------ Input
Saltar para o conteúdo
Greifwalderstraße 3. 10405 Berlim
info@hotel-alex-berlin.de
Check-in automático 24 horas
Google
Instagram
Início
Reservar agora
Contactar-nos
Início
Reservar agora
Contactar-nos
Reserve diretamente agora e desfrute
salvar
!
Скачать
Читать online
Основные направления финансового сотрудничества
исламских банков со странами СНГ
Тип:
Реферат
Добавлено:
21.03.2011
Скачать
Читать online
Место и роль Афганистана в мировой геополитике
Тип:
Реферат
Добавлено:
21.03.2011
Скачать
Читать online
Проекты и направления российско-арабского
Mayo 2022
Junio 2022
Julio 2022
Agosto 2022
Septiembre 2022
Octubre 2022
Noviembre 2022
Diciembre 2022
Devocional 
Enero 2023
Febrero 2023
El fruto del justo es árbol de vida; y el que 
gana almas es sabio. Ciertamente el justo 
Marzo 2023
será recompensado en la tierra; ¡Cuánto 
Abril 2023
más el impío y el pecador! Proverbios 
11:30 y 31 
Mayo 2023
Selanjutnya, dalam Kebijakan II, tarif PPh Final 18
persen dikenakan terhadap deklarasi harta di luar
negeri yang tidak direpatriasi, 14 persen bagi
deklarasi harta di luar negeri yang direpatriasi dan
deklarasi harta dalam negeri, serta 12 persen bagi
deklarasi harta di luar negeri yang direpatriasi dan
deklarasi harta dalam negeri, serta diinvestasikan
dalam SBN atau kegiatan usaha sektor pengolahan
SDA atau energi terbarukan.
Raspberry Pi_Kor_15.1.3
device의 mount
------------
Scan the material and collect every line that contains "atau".

Answer to this task:
dalam SBN atau kegiatan usaha sektor pengolahan
SDA atau energi terbarukan.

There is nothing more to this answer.